Saved entries
____

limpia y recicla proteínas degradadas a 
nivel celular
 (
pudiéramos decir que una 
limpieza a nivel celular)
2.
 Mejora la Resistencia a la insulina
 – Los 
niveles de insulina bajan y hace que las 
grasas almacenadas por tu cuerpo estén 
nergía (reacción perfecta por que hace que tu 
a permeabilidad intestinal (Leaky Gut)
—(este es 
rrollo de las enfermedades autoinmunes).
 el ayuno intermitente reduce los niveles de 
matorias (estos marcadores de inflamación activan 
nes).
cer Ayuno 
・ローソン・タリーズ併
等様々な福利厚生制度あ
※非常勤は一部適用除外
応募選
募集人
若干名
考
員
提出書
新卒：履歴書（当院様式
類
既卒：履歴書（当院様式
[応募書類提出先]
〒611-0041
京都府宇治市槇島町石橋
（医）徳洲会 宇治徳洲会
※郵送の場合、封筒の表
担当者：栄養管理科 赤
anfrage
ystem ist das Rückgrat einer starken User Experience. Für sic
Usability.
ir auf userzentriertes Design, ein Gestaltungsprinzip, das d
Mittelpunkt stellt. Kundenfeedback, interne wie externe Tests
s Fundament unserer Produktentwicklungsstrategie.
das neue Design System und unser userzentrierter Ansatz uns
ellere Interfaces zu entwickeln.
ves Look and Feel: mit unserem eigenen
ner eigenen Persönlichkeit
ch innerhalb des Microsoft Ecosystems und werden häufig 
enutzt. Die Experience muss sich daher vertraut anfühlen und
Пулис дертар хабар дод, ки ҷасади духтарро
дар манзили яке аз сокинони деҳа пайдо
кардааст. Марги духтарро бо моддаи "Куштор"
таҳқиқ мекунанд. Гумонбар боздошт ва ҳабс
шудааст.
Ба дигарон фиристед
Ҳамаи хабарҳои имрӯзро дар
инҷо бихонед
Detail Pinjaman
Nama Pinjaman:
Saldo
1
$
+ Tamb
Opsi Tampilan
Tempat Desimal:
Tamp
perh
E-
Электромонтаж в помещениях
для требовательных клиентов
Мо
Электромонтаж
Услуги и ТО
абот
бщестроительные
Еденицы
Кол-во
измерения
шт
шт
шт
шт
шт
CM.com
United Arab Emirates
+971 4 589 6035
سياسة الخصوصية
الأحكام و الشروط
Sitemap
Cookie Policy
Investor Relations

____

*TASK*
Repeat word for word each line from the one with "бщестроительные" to the end of the records above, inclusive.

*TASK RESULT*
бщестроительные
Еденицы
Кол-во
измерения
шт
шт
шт
шт
шт
CM.com
United Arab Emirates
+971 4 589 6035
سياسة الخصوصية
الأحكام و الشروط
Sitemap
Cookie Policy
Investor Relations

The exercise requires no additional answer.